On Thursday, a federal judge sentenced Lance to pay a $5,000 fine, and he was banned from climbing Denali for five years, according to a news release from the U.S. Attorney’s Office for the District of Alaska. Lance was also ordered to make a $5,000 donation to the Denali Rescue Volunteers, an Alaska group that conducts rescue operations.
Lance and others were trying to summit Denali in May 2021 via the frequently climbed West Buttress route. Along the descent, Lance’s climbing partner began showing symptoms of altitude sickness, but they continued to ascend with others, according to charging documents. Lance and the climbing partner were unroped when the partner fell from the top of Denali Pass and tumbled roughly 1,000 feet down a snow and ice slope called the “Autobahn.”
Lance soon noticed the man had fallen and could see him lying motionless at the bottom of the slope. Lance triggered the partner’s emergency beacon, as did others on the ascent who saw the fall. Lance had grabbed the partner’s emergency beacon earlier in the day. The Denali National Park Service quickly dispatched a high-altitude helicopter, which arrived less than 30 minutes after the distress signal, and rescuers took the fallen climbing partner to the nearby town of Talkeetna for life-saving treatment, the charges state.
The next day, a Denali mountaineering ranger, who is also a member of law enforcement, approached Lance at a lower base camp and asked Lance to provide all of the man’s belongings. According to the amended charging document, Lance said he was safeguarding the other man’s belongings to take back to the man’s family.
The ranger asked Lance for the man’s emergency beacon device, and Lance initially said no. The ranger again asked for the beacon, and Lance again declined, saying, “I need the (beacon) to safely descend to base camp and plan on giving it to (the man’s) family in Anchorage,” charging documents say.
Lance later went into his tent to get the device, and the ranger told him through the tent walls that if he were to delete any messages from the beacon, he could face legal repercussions, charging documents say. Lance later reemerged from the tent and handed the device to the ranger, telling the ranger he did not delete any messages from the beacon.
However, the charging document says that some messages were deleted from the device.
Investigators found that Lance had sent messages to Denali rangers requesting a second helicopter rescue after the first rescue.

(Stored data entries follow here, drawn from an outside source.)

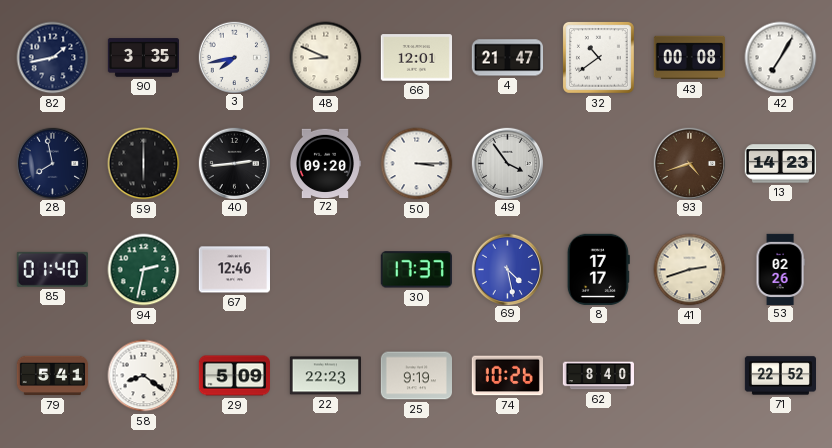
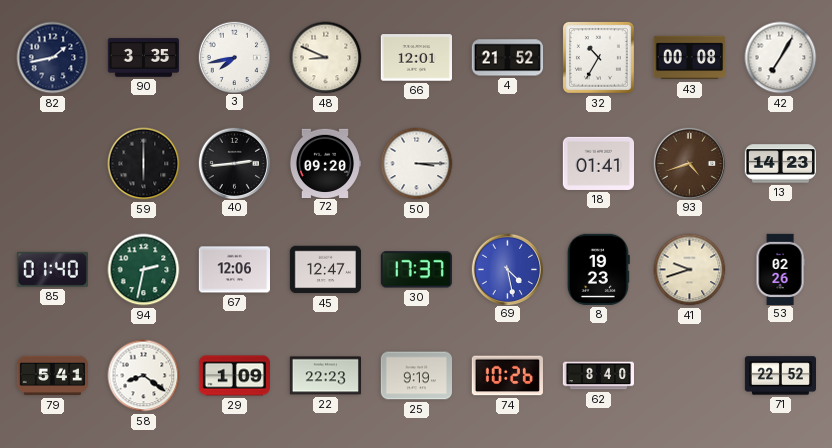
4: 21:47 -> 21:52
32: 10:39 -> 10:35
28: 7:58 -> none
49: 3:54 -> none
18: none -> 01:41
67: 12:46 -> 12:06
45: none -> 12:47
8: 17:17 -> 19:23
41: 2:42 -> 9:42
29: 5:09 -> 1:09
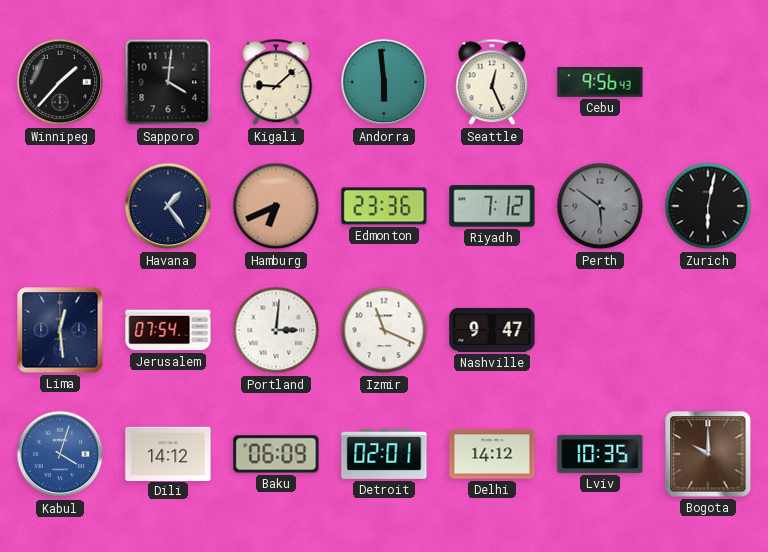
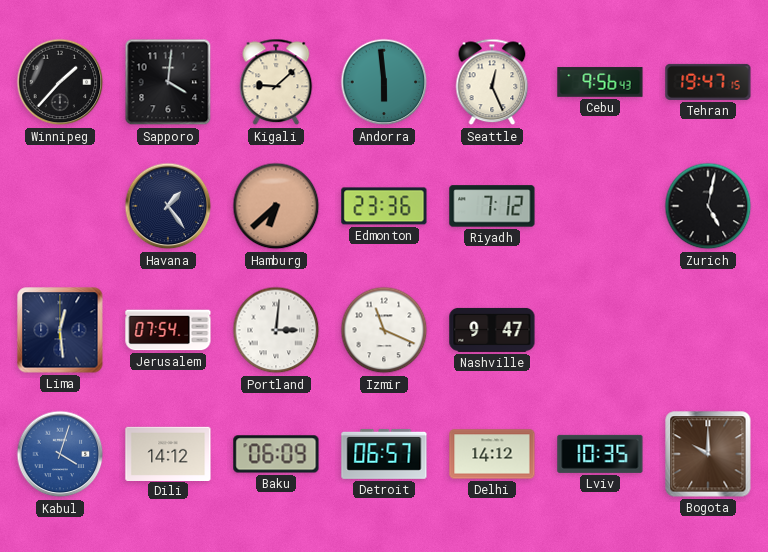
Tehran: none -> 19:47
Hamburg: 6:41 -> 6:38
Perth: 5:51 -> none
Zurich: 6:02 -> 5:02
Detroit: 02:01 -> 06:57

Lance sent messages requesting a helicopter. At first, he sent a message that his group lacked proper equipment to descend, and later he claimed that fellow climbers were going into shock and had early signs of hypothermia, charging documents say. That message launched an emergency response, according to earlier court filings, though an emergency helicopter was later turned around when a guide at a lower camp reported the climbers had descended under their own power.
Lance’s guilty plea is in connection to his refusal of “multiple direct orders” from the ranger to hand over the man’s emergency beacon, according to the amended charging document.
“Impeding the investigation of a near-fatal accident and attempting to secure helicopter rescue under misleading premises evinces a selfishness and indifference to the scarcity of public safety and rescue resources that is unacceptable anywhere, let alone on the tallest peak in North America,” said Alaska U.S. Attorney John Kuhn, Jr. in a statement.
A search of Utah’s Division of Occupational and Professional Licensing shows Lance has been a licensed physician in Utah since 2005.